(Data section)

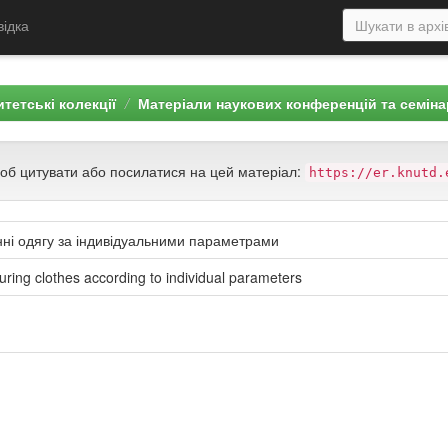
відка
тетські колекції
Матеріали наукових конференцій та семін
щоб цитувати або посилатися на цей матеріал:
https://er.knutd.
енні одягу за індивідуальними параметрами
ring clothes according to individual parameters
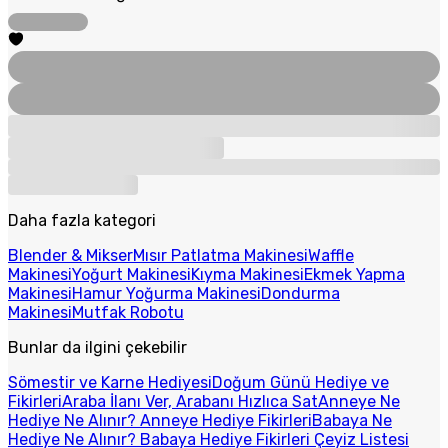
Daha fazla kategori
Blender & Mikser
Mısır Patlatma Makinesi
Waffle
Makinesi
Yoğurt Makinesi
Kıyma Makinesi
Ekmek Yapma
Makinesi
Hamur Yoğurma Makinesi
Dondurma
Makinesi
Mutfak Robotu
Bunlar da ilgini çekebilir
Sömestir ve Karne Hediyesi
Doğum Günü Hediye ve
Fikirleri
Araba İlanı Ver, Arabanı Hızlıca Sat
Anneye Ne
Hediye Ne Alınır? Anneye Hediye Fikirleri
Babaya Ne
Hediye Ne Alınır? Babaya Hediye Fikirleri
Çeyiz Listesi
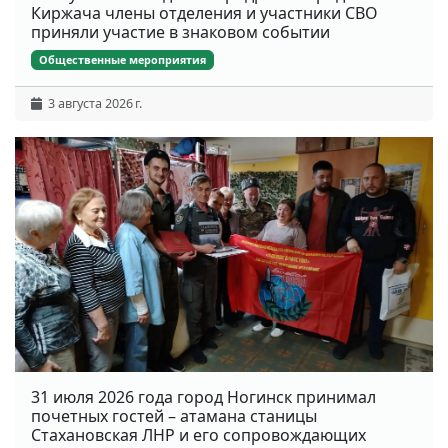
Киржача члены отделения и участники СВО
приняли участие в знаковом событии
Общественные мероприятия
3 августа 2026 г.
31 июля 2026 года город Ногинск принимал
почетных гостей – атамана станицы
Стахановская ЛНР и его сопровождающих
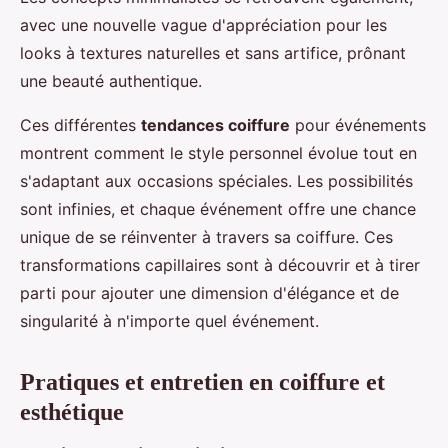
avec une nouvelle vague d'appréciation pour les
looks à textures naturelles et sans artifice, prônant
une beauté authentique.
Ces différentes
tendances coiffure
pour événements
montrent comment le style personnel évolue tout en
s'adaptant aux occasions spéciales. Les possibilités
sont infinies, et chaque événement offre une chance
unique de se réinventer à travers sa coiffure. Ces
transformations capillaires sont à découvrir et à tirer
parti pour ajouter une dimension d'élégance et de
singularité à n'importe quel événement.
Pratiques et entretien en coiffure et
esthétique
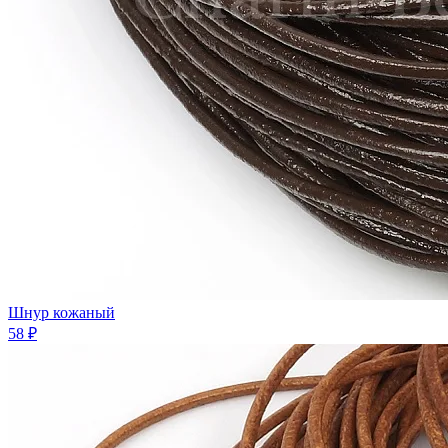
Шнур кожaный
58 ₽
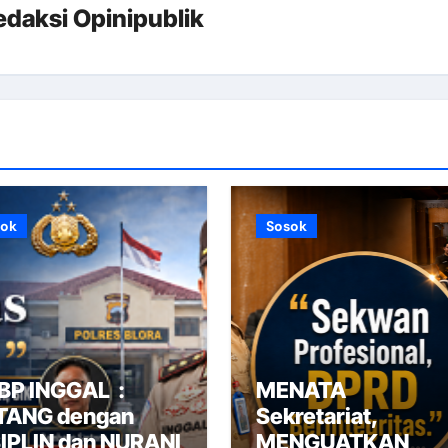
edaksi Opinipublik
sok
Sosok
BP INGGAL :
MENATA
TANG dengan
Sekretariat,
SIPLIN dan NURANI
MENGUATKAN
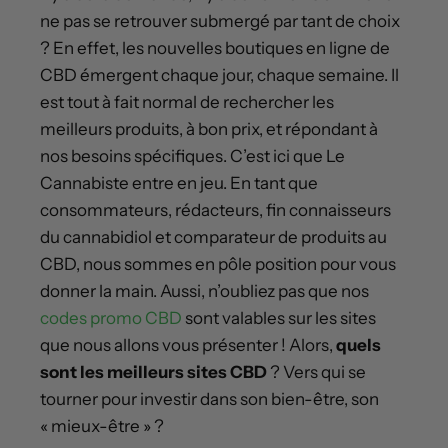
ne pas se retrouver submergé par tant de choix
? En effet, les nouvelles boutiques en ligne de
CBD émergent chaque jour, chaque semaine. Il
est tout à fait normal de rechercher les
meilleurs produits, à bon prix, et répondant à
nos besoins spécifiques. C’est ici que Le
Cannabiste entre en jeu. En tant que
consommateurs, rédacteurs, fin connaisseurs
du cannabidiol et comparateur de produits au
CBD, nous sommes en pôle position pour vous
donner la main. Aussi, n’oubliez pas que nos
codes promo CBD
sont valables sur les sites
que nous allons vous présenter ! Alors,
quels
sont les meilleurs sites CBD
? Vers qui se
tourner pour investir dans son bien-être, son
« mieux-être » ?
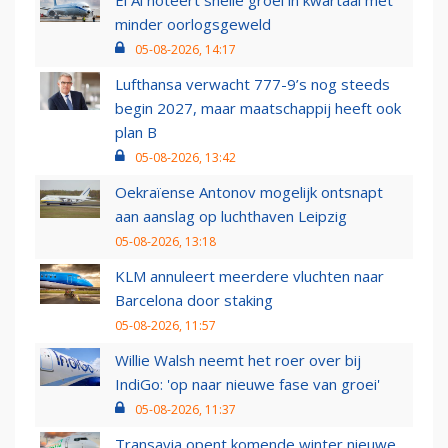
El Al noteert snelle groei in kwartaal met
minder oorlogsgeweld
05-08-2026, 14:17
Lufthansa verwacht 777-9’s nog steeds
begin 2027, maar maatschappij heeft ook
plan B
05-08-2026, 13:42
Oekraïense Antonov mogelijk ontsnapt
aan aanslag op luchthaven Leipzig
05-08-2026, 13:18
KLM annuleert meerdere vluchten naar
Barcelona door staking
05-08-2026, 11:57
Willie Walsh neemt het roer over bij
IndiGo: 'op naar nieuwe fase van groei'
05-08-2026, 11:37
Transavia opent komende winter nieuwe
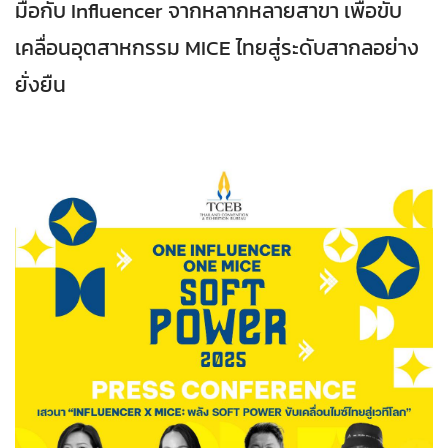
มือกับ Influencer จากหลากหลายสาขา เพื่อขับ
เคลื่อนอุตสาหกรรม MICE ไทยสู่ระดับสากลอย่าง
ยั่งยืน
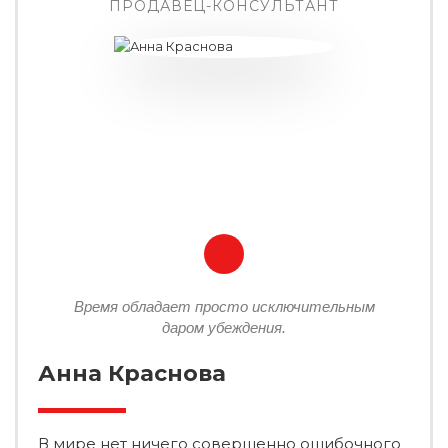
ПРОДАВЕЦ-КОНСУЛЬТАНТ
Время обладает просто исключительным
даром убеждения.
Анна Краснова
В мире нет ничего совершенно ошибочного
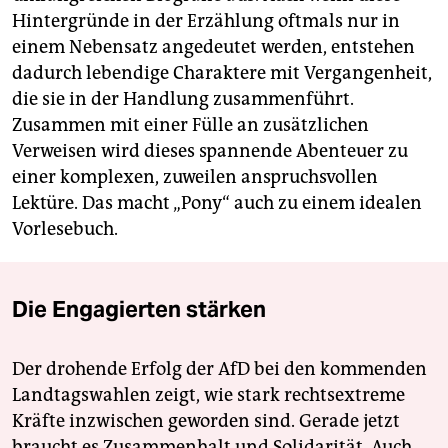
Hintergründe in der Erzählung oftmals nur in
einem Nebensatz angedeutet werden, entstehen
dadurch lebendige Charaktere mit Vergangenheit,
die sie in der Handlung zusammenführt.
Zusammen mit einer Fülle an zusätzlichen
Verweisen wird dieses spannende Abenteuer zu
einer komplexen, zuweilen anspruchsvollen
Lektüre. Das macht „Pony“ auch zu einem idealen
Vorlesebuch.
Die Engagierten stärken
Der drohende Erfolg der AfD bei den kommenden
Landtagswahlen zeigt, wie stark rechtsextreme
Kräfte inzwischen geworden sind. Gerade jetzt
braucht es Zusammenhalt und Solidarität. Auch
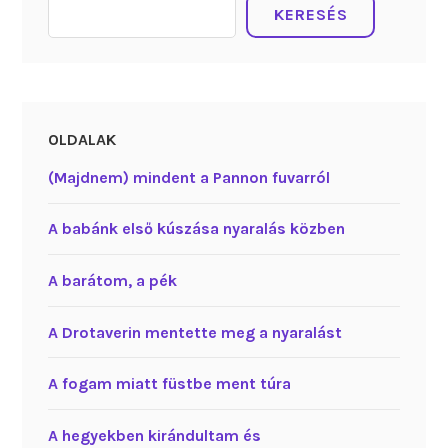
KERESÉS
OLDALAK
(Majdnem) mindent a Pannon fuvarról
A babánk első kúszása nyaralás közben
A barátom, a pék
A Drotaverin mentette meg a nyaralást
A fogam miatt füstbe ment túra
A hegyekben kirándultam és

(End Data section)

Reproduce only the lines running from the beginning of the entries above to the line holding "avec une nouvelle", inclusive. Pictures stay out of the copy.

■ **Final answer**
відка
тетські колекції
Матеріали наукових конференцій та семін
щоб цитувати або посилатися на цей матеріал:
https://er.knutd.
енні одягу за індивідуальними параметрами
ring clothes according to individual parameters
Daha fazla kategori
Blender & Mikser
Mısır Patlatma Makinesi
Waffle
Makinesi
Yoğurt Makinesi
Kıyma Makinesi
Ekmek Yapma
Makinesi
Hamur Yoğurma Makinesi
Dondurma
Makinesi
Mutfak Robotu
Bunlar da ilgini çekebilir
Sömestir ve Karne Hediyesi
Doğum Günü Hediye ve
Fikirleri
Araba İlanı Ver, Arabanı Hızlıca Sat
Anneye Ne
Hediye Ne Alınır? Anneye Hediye Fikirleri
Babaya Ne
Hediye Ne Alınır? Babaya Hediye Fikirleri
Çeyiz Listesi
Киржача члены отделения и участники СВО
приняли участие в знаковом событии
Общественные мероприятия
3 августа 2026 г.
31 июля 2026 года город Ногинск принимал
почетных гостей – атамана станицы
Стахановская ЛНР и его сопровождающих
avec une nouvelle vague d'appréciation pour les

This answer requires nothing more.